#### [Task to complete]
From the first line to the last, output the records exactly and drop any images.

________________________________________

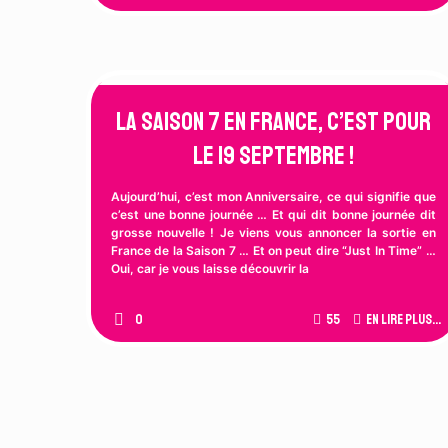
La Saison 7 en France, c’est pour
le 19 Septembre !
Aujourd’hui, c’est mon Anniversaire, ce qui signifie que
c’est une bonne journée … Et qui dit bonne journée dit
grosse nouvelle ! Je viens vous annoncer la sortie en
France de la Saison 7 … Et on peut dire “Just In Time” …
Oui, car je vous laisse découvrir la
0
55
En lire plus...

________________________________________

#### [Exercise result]
La Saison 7 en France, c’est pour
le 19 Septembre !
Aujourd’hui, c’est mon Anniversaire, ce qui signifie que
c’est une bonne journée … Et qui dit bonne journée dit
grosse nouvelle ! Je viens vous annoncer la sortie en
France de la Saison 7 … Et on peut dire “Just In Time” …
Oui, car je vous laisse découvrir la
0
55
En lire plus...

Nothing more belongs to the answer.